バイデンが強引に成立させた米英豪軍事同盟AUKUSにより米・EU間に亀裂が走っているだけでなく、原潜が完成する2040年には中国のGDPはアメリカを抜いている。豪・EUの貿易協定も破談になりそうで中国を喜ばせている。

日本の自民党総裁候補の原潜に関する見解も分析したい。

◆オーストラリアで製造する原潜の完成時期は2040年頃――そのとき中国のGDPはアメリカを抜いている

9月15日に予告なしに発表された米英豪3ヵ国から成る軍事同盟AUKUS(オーカス)により、オーストラリアがそれまでフランスと約束していた潜水艦製造計画が一方的に破棄され、米英に乗り換えたことによってフランスを激怒させた。

そうでなくともバイデン大統領の拙速なアフガニスタンからの米軍撤退の仕方に失望していたEUがフランス側に立ったため、AUKUSの誕生によってEUとアメリカの間に亀裂が走り、中国を喜ばせていることは9月24日のコラム<中台TPP加盟申請は世界情勢の分岐点――日本は選択を誤るな>に書いた通りだ。

中国が喜んでいるのはそれだけではない。

実は米英の技術提供の下でオーストラリアで製造される潜水艦は原子力潜水艦で完成は2040年になってしまうからだ。

日本ではあまり報道されていないが、9月16日のAP通信が“Australia: Strategic shifts led it to acquire nuclear subs”(オーストラリア:戦略的転換により原子力潜水艦を保有することになった)というタイトルで、オーストラリアのモリソン首相の言葉として伝えている。

報道によればモリソン首相は「オーストラリアの都市アデレードに建設される予定の原子力潜水艦の1号機は、2040年までには建造されるだろうと期待している」と語ったという。

フランスの防衛当局者も「オーストラリアには悪いニュースだ」として「完成は良くても2040年まで待たなければならない」とツイートしている

2040年と言えば、中国のGDPはとっくにアメリカを抜いていると思われる時期ではないか。

ひところ、中国のGDPは2035年にはアメリカを抜くとIMFにより推測されていたが、最近ではイギリスのシンクタンクが2028年までに抜くという予測データを示しているくらいだ。

その時期が2028年だろうと2035年だろうと、少なくとも2040年には(もし中国が崩壊していなければ)アメリカを追い越しているのは確かだろう。

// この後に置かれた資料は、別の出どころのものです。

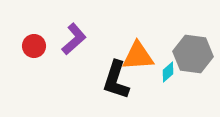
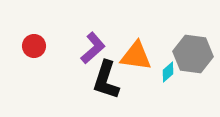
purple L-shape: moved 19 px right, 9 px down
orange triangle: moved 2 px left; rotated 12 degrees clockwise
black L-shape: moved 10 px left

ということは、それだけの経費を軍事産業にも注ぐことができているということになるので、軍事力においてもアメリカより勝っていることになる。

そのような時期に完成される原子力潜水艦が、対中戦略に有効だと考えるのには、無理があるだろう。

そうでなくとも20年も経つうちにはオーストラリアの首相は何代も代わっているだろうし、国内世論もどうなっているか分からない。

何と言ってもオーストラリアは「反原発」の国なので、そもそも国民が受け入れるのか否かという側面もあり、2040年までの政権交代の中で廃案になる可能性さえある。

モリソン首相は選挙公約の中に原発の導入を含めようとしたが、有権者の間では反対派が根強く、野党労働党の選挙活動に利用されやすいと判断して、公約案から外したという経緯があるくらいだ。

中国のネットでは、この「完成は2040年!」というフレーズが驚きと喜びに満ちて飛び交い、中国共産党機関紙「人民日報」の姉妹版「環球時報」が別のタイトルで報道したのだが、他のウェブサイトがそれを転載する際に「2040年」という言葉を入れたタイトルにして「お祭り騒ぎ」のような賑わいだ。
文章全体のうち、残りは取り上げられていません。